Unclenching his fists, he ignored the voice. It didn’t matter. He had what he wanted. Setting the luggage inside the door, he relocked it and pulled out the faded snapshot from his shirt pocket. He felt it then. Joy. Pure unadulterated joy. She would scream. Scream for every one of the six long years he’d wasted searching for her.
Laughing he placed the photo back inside his pocket. Time could be cruel, but not this time. He’d been given a bonus. Oh, yes, a definite bonus. Maybe he’d let Sarah live and just take the child. He liked that idea.
The throbbing in his groin increased, reminding him he had a mission to complete. Checking his gun, he screwed the silencer into place. The cameras had seen only what he wanted them to see, but the guard would have to be dealt with. He chuckled. Everyone knew about the corruption in the police ranks. The bitch had actually written an article on it. By the time they stopped chasing that lead, he’d be long gone.
The security guard glanced up as the elevator doors opened. “Everything okay, buddy?”
“Everything is just fine now,” he said, raising the gun. He chuckled again at the look of surprise that crossed the guard’s face, right before the bullet pierced his heart.
Murder is a sin.
“I told you, it’s not my fault. She’s the reason I have to kill.”
You like killing.
He whistled as he exited the building and glanced at the dumpster. He didn’t like killing. He was just cleaning up the trash.

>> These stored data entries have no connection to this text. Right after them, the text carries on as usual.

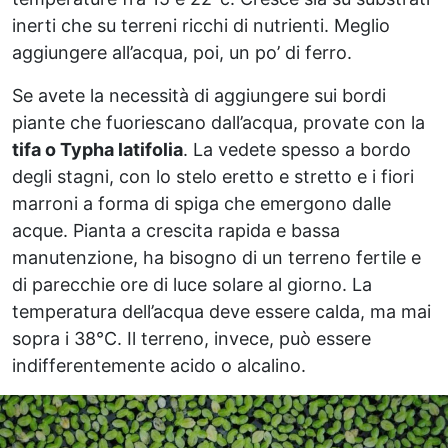
inerti che su terreni ricchi di nutrienti. Meglio
aggiungere all’acqua, poi, un po’ di ferro.
Se avete la necessità di aggiungere sui bordi
piante che fuoriescano dall’acqua, provate con la
tifa o Typha latifolia
. La vedete spesso a bordo
degli stagni, con lo stelo eretto e stretto e i fiori
marroni a forma di spiga che emergono dalle
acque. Pianta a crescita rapida e bassa
manutenzione, ha bisogno di un terreno fertile e
di parecchie ore di luce solare al giorno. La
temperatura dell’acqua deve essere calda, ma mai
sopra i 38°C. Il terreno, invece, può essere
indifferentemente acido o alcalino.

Clouds hung low in the sky, threatening to open up any minute. He listened to the whimpers coming from the alley. She was still there. An omen. It really was his lucky day. He approached her slowly, his voice low and gentle. “Aren’t you a little young to be out this late at night?” The girl stopped her whimpering and looked at him. He saw the fear reflected in her deep blue eyes slowly dissipate as she looked at the uniform. She nodded. Smiling, he held out his hand. “Come on, I’ll take you home.”
Excitement coursed through his body as she placed her small hand in his. This one would be a screamer. Whistling softly, he buckled her in and brushed the blonde curls away from her face. “Did you know tomorrow is Mother’s Day?”